Clothes were talking at me from every angle, one skirt said "You want me, and you would look oh so nice in me" all the while a pair of $29 Steve Maddens were screaming as if near death "YOU NEED ME TARA!" I ran to another aisle only to be bombarded by an adorable pant suit with matching top that would be perfect for spring.. 100 bucks in total, but no.. I ran, I ran out of the store, into my car with the immediate need to smoke. So I did.

I expressed some level of self-control I didn't even know I had. YAY for me!

Someone should call the press, this is truly a momentous occasion.. I even opted to go to class instead of shopping... wow.

Hope all is well in your world...

Thursday, March 18, 2004

When Hard Work Pays Off

Have you ever put your blood, sweat, and tears into something only to see it actually succeed beyond your expectations? I had this happen to me this week... and I am officially thrilled. I can not provide too much detail because I have been sworn to secrecy regarding this issue until sometime next week - but I know that I know that I know that I did wonderful on something I worked hard on. To see it pay off tickles me to the core. Pride is a dangerous thing though, so while I will remain quietly proud, I will also shelve the excess pride - if it goes to my head, it will be more problematic than it is worth. (Note: there are wise words of wisdom in there.. if you can find them, you will be better of for noticing)

Hope all is well in your world

Tuesday, March 09, 2004

The Nose is a Funny Thing

Any psychologist will tell you that the area of your brain that processes smell is quite close to where your memories are held. Hence why smells can bring you back to a memory.

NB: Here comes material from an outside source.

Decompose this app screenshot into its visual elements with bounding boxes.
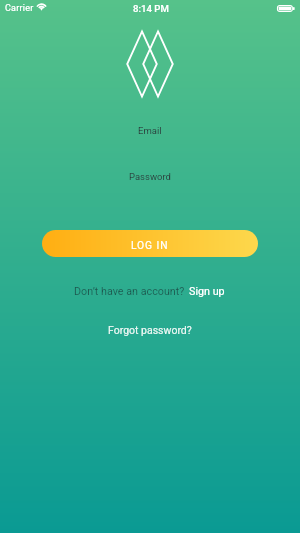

I just got a waft of my Dad that reminded me of being very little. It was a fond memory. As an adult, I can tell its a combonation between Dial soap, coffee, and cologne. But to me its "Daddy in the morning." The sad thing is that when I move away I may never smell that particular smell again. The neat thing is, I just happened to be up early enough to catch it. And it made me smile.

Friday, March 05, 2004

March 4

For the past 6 years March 4th has always been a week long ordeal. I lost a baby by miscarriage on March 4, 1997. It was one of the most stressful and heartbreaking times in my life. While this event was very much necessary for me to have the future I am now able to have, it was still something that lived with me. I would usually spend the week before in a mood, and I never realized why until half-way through that week. Then I acknowledged it and spent the day by myself.

Today I forgot.

I have been so wrapped up with other events in my life... the master budget project, the od field project, the ethics midterm... that I actually forgot. Until Kat called me to say that she had been thinking about me and reminiscing and that she was still sorry we never got to know Baby Shaela.

And then I realized I had forgotten. It is a weird feeling I feel right now. I feel sad that I forgot. I also feel good that my heart has healed enough not to be broken every year on March 4th. But more so, I am sad that I didn't acknowledge it for myself. It is a very healing thing for me to acknowledge what wasn't meant to be, and in the end was right. It restores my faith in fate, and in God. Because I truly believe that through that little baby he taught me a little bit of responsibility. And through that responsibility I am where I am today. A little life that made me a better person in the end.

I'm sorry I forgot. Perhaps next year I will remember, in the silence of my soul. Acknowledge her short life, and be grateful for the easier road I have been able to take.